There seem to be quite a few low down payment options out there for first-time homebuyers. How do you know which one is the best for you?

QUESTION: There seem to be quite a few low down payment options out there for first-time homebuyers. How do you know which one is the best for you?

ANSWER: You need to compare not just the amount of down payment each requires, but other features of the loan programs. Aside from the common denominator of a low down payment, the different loan programs all come with different pluses, minuses and restrictions. Picking the right one will depend on your circumstances.

The Veterans Administration (VA) and Department of Agriculture (USDA rural home loan program) offer the lowest down payment loan programs (zero down).
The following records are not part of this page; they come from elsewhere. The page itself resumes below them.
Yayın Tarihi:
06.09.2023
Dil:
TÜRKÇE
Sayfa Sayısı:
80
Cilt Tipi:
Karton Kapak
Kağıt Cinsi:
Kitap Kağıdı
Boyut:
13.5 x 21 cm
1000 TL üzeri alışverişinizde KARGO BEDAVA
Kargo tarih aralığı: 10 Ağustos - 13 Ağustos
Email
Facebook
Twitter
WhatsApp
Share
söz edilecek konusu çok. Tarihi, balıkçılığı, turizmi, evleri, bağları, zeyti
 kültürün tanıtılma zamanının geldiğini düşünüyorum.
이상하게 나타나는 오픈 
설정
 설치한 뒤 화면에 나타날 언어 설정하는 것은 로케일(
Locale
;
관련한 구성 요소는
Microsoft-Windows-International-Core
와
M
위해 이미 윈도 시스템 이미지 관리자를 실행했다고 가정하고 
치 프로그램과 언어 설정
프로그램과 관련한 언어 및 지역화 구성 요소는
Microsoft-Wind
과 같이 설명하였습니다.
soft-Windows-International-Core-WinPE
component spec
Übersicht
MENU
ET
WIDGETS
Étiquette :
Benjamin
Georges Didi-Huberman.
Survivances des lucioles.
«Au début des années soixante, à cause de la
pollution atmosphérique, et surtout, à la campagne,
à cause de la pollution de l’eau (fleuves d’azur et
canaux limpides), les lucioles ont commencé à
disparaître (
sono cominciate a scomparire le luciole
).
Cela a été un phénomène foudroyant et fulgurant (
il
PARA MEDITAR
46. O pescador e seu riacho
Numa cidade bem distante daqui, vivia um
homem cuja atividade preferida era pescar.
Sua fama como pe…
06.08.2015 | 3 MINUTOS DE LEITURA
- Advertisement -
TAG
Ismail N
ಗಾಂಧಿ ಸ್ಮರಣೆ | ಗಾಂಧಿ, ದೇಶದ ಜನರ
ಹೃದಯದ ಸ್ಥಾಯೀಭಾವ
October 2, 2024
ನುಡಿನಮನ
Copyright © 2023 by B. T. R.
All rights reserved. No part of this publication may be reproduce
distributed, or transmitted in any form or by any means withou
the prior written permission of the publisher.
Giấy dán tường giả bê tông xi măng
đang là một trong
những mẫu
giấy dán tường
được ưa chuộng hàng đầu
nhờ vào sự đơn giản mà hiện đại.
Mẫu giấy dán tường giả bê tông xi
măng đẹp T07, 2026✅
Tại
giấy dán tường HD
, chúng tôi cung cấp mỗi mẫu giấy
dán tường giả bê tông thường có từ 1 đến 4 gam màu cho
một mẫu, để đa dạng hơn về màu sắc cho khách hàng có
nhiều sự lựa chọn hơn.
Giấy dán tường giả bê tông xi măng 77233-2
But both of these have tight restrictions that rule out most people – i.e. veteran status (VA loan) and geographic limitations (USDA).

Next lowest are Fannie Mae and Freddie Mac, the two big quasi-governmental agencies that buy most home mortgages. Both Fannie and Freddie have home loan programs requiring just three percent down, but they also come with a variety of eligibility criteria, including in some cases, income cutoffs.
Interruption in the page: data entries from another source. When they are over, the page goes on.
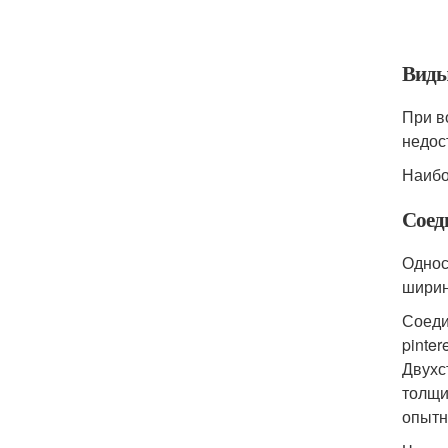
Виды
При в
недос
Наибо
Соед
Однос
ширин
Соеди
pinter
Двухс
толщи
опытн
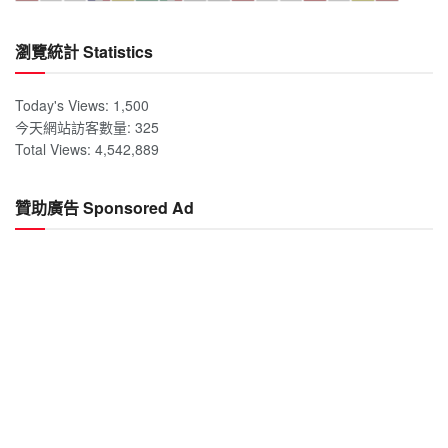
瀏覽統計 Statistics
Today's Views:
1,500
今天網站訪客數量:
325
Total Views:
4,542,889
贊助廣告 Sponsored Ad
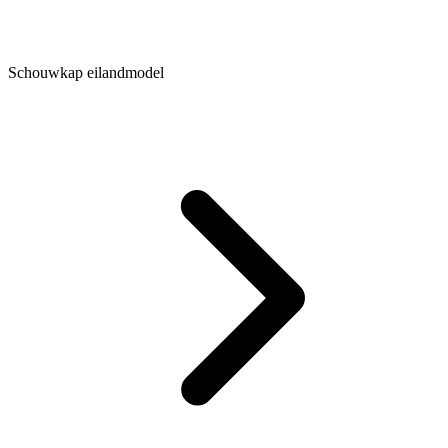
Schouwkap eilandmodel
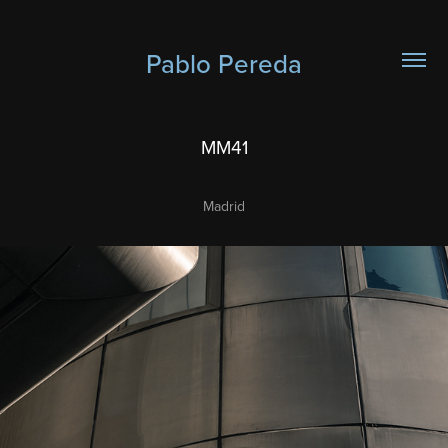
Pablo Pereda
MM41
Madrid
Fannie and Freddie also require credit scores above 720, a deal-busting hurdle for many first-time homebuyers. For these buyers, the Federal Housing Administration (FHA) might be a better option. FHA offers home loans with as little as 3.5 percent down, and also accepts lower credit scores than Fannie and Freddie, even under 600.
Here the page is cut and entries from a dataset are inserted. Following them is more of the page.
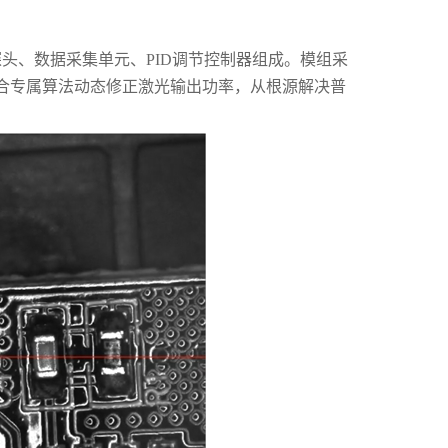
头、数据采集单元、PID调节控制器组成。模组采
合专属算法动态修正激光输出功率，从根源解决普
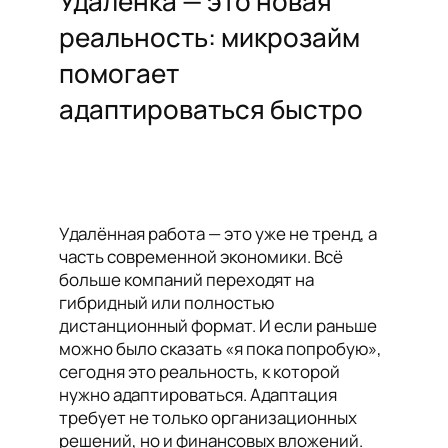
Удалёнка — это новая
реальность: микрозайм
помогает
адаптироваться быстро
Удалённая работа — это уже не тренд, а
часть современной экономики. Всё
больше компаний переходят на
гибридный или полностью
дистанционный формат. И если раньше
можно было сказать «я пока попробую»,
сегодня это реальность, к которой
нужно адаптироваться. Адаптация
требует не только организационных
решений, но и финансовых вложений.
Besides credit scores, another major differentiating factor of the low down payment programs offered by Fannie and Freddie, and the one offered by FHA, is debt-to-income. Debt-to-income is the ratio between a borrower’s gross monthly income and his/her total monthly recurring debt. Fannie and Freddie will generally not go higher than 45 percent debt-to-income. FHA, meanwhile, is more flexible on debt-to-income, and may accept ratios high than 50 percent.

On the minus side, FHA requires borrowers pay private mortgage insurance (PMI) for the life of the loan. (All borrowers who put down less than 20 percent are required to take out PMI.) But on conventional mortgages offered by Fannie and Freddie, borrowers can cancel PMI once their equity in the home reaches 22 percent.

FHA borrowers do not have that option. They must pay PMI for the life of the loan. On the other hand, since they are first-time homebuyers, they are likely to move up in the housing market after a few, or maybe several, years.